There is so much more we can do as we look towards the future of the project including integrating Dapr even more deeply into developer frameworks such as Spring Boot, .NET Aspire and Express, introducing new APIs for different storage types like blob and document and, as Catalyst demonstrates, take Dapr to all container platforms, not just Kubernetes.
At the heart of the project is the Dapr community on Discord and we could not be more grateful for how this, along with the many contributors, have been crucial in getting Dapr to graduation. Diagrid will continue to support the community by sponsoring the Dapr Meteors program and the twice monthly community calls with code demos and end users showing off amazing Dapr solutions.
Congratulations Dapr!
From its initial release in 2019 to the latest version, Dapr has evolved into a mature and comprehensive distributed application runtime used in production by tens of thousands of companies. As its co-creators, watching Dapr's journey has been an incredible honor, with so many in the community and ecosystem taking our initial vision to heights we could never have imagined back in 2018 . As Dapr continues to push the boundaries of application runtime, we’re committed to ensuring it remains at the forefront of evolving with the cloud native ecosystem with workflows, conversational API for LLMs and so much more.

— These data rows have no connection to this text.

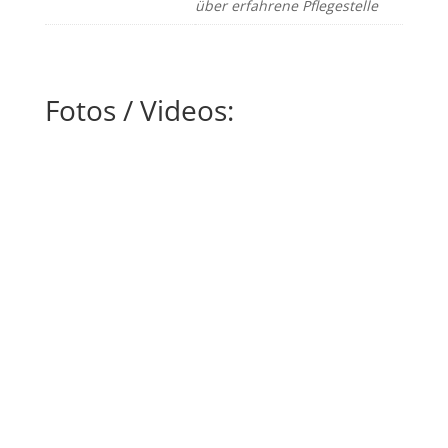
über erfahrene Pflegestelle
Fotos / Videos:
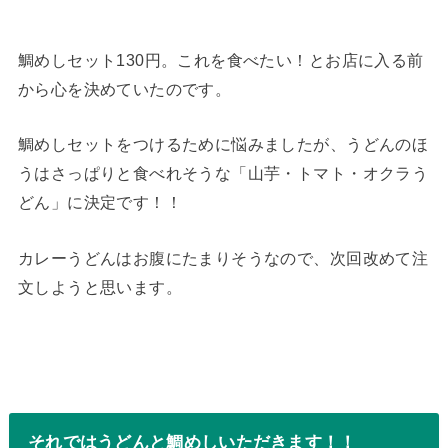
鯛めしセット130円。これを食べたい！とお店に入る前
から心を決めていたのです。
鯛めしセットをつけるために悩みましたが、うどんのほ
うはさっぱりと食べれそうな「山芋・トマト・オクラう
どん」に決定です！！
カレーうどんはお腹にたまりそうなので、次回改めて注
文しようと思います。
それではうどんと鯛めしいただきます！！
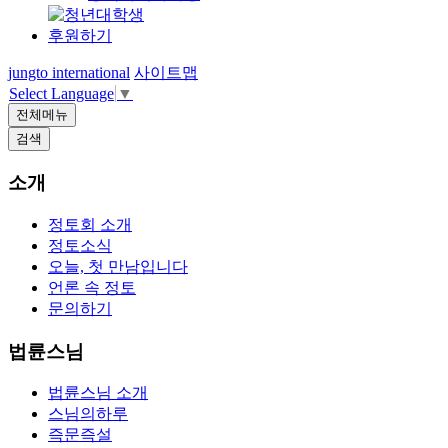
후원하기
jungto international
사이트맵
Select Language
▼
전체메뉴
검색
소개
정토회 소개
정토소식
오늘, 첫 만남입니다
언론 속 정토
문의하기
법륜스님
법륜스님 소개
스님의하루
즉문즉설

Five years into the project, Dapr has now graduated the CNCF, which is in itself an incredible accomplishment to line up alongside industry famous projects such as Kubernetes, Istio, LinkedD, KEDA, Prometheus, Argo, Envoy, Cilium, and more. Yet, it feels as if we are just getting started. We are both excited to see what the next five years will bring; what we are certain about is that Dapr will still be going strong and growing then. At Diagrid, we are proud to support and be part of this tremendous community and technology, and we are very excited to see Dapr’s ongoing impact in the CNCF ecosystem. Let’s celebrate!